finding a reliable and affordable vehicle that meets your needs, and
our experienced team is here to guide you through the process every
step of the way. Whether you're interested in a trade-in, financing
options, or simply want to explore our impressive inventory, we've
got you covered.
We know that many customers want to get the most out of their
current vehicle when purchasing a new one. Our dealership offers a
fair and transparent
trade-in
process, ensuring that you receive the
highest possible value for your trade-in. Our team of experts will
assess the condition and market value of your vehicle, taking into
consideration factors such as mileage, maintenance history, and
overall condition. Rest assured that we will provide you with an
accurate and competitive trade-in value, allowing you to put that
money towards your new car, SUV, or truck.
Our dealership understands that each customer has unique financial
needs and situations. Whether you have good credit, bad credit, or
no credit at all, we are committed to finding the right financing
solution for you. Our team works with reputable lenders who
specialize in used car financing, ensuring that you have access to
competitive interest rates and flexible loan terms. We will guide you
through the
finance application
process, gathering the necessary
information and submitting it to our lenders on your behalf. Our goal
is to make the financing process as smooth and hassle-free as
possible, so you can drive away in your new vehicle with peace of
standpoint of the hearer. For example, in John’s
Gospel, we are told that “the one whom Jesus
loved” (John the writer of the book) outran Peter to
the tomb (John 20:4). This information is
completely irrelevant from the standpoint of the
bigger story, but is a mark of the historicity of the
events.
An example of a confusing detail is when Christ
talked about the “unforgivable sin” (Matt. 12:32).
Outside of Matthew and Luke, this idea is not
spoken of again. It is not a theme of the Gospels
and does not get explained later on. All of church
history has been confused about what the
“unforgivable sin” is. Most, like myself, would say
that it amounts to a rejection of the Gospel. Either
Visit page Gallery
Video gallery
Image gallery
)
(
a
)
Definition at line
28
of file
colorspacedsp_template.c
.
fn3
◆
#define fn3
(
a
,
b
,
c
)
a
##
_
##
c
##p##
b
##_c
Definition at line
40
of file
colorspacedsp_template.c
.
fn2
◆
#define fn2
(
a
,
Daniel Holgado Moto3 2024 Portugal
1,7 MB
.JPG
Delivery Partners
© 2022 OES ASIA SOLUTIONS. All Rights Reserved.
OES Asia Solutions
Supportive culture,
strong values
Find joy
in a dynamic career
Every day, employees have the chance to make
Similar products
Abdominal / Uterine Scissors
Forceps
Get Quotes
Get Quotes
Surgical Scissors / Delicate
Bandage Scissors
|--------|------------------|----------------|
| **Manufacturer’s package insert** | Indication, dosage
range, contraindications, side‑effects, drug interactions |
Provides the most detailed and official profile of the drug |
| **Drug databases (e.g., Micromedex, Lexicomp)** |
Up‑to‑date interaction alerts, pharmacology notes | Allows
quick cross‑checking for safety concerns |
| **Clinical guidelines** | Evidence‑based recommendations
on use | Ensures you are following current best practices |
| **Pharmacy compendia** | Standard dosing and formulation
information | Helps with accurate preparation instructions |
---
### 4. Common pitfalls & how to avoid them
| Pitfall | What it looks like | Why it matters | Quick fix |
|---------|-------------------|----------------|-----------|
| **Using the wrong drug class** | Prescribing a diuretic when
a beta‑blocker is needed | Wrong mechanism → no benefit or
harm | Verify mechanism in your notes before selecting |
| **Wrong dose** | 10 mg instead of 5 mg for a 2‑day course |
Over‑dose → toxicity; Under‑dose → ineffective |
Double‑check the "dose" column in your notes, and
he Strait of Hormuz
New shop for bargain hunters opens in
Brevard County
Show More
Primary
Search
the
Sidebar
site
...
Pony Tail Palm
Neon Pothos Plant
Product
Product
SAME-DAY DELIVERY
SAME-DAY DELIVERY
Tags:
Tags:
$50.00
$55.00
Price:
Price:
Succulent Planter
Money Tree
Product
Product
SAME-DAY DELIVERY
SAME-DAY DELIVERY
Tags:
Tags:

▶ _Your objective_
Exact duplication of all the data above is expected.

▶ _Response_
finding a reliable and affordable vehicle that meets your needs, and
our experienced team is here to guide you through the process every
step of the way. Whether you're interested in a trade-in, financing
options, or simply want to explore our impressive inventory, we've
got you covered.
We know that many customers want to get the most out of their
current vehicle when purchasing a new one. Our dealership offers a
fair and transparent
trade-in
process, ensuring that you receive the
highest possible value for your trade-in. Our team of experts will
assess the condition and market value of your vehicle, taking into
consideration factors such as mileage, maintenance history, and
overall condition. Rest assured that we will provide you with an
accurate and competitive trade-in value, allowing you to put that
money towards your new car, SUV, or truck.
Our dealership understands that each customer has unique financial
needs and situations. Whether you have good credit, bad credit, or
no credit at all, we are committed to finding the right financing
solution for you. Our team works with reputable lenders who
specialize in used car financing, ensuring that you have access to
competitive interest rates and flexible loan terms. We will guide you
through the
finance application
process, gathering the necessary
information and submitting it to our lenders on your behalf. Our goal
is to make the financing process as smooth and hassle-free as
possible, so you can drive away in your new vehicle with peace of
standpoint of the hearer. For example, in John’s
Gospel, we are told that “the one whom Jesus
loved” (John the writer of the book) outran Peter to
the tomb (John 20:4). This information is
completely irrelevant from the standpoint of the
bigger story, but is a mark of the historicity of the
events.
An example of a confusing detail is when Christ
talked about the “unforgivable sin” (Matt. 12:32).
Outside of Matthew and Luke, this idea is not
spoken of again. It is not a theme of the Gospels
and does not get explained later on. All of church
history has been confused about what the
“unforgivable sin” is. Most, like myself, would say
that it amounts to a rejection of the Gospel. Either
Visit page Gallery
Video gallery
Image gallery
)
(
a
)
Definition at line
28
of file
colorspacedsp_template.c
.
fn3
◆
#define fn3
(
a
,
b
,
c
)
a
##
_
##
c
##p##
b
##_c
Definition at line
40
of file
colorspacedsp_template.c
.
fn2
◆
#define fn2
(
a
,
Daniel Holgado Moto3 2024 Portugal
1,7 MB
.JPG
Delivery Partners
© 2022 OES ASIA SOLUTIONS. All Rights Reserved.
OES Asia Solutions
Supportive culture,
strong values
Find joy
in a dynamic career
Every day, employees have the chance to make
Similar products
Abdominal / Uterine Scissors
Forceps
Get Quotes
Get Quotes
Surgical Scissors / Delicate
Bandage Scissors
|--------|------------------|----------------|
| **Manufacturer’s package insert** | Indication, dosage
range, contraindications, side‑effects, drug interactions |
Provides the most detailed and official profile of the drug |
| **Drug databases (e.g., Micromedex, Lexicomp)** |
Up‑to‑date interaction alerts, pharmacology notes | Allows
quick cross‑checking for safety concerns |
| **Clinical guidelines** | Evidence‑based recommendations
on use | Ensures you are following current best practices |
| **Pharmacy compendia** | Standard dosing and formulation
information | Helps with accurate preparation instructions |
---
### 4. Common pitfalls & how to avoid them
| Pitfall | What it looks like | Why it matters | Quick fix |
|---------|-------------------|----------------|-----------|
| **Using the wrong drug class** | Prescribing a diuretic when
a beta‑blocker is needed | Wrong mechanism → no benefit or
harm | Verify mechanism in your notes before selecting |
| **Wrong dose** | 10 mg instead of 5 mg for a 2‑day course |
Over‑dose → toxicity; Under‑dose → ineffective |
Double‑check the "dose" column in your notes, and
he Strait of Hormuz
New shop for bargain hunters opens in
Brevard County
Show More
Primary
Search
the
Sidebar
site
...
Pony Tail Palm
Neon Pothos Plant
Product
Product
SAME-DAY DELIVERY
SAME-DAY DELIVERY
Tags:
Tags:
$50.00
$55.00
Price:
Price:
Succulent Planter
Money Tree
Product
Product
SAME-DAY DELIVERY
SAME-DAY DELIVERY
Tags:
Tags:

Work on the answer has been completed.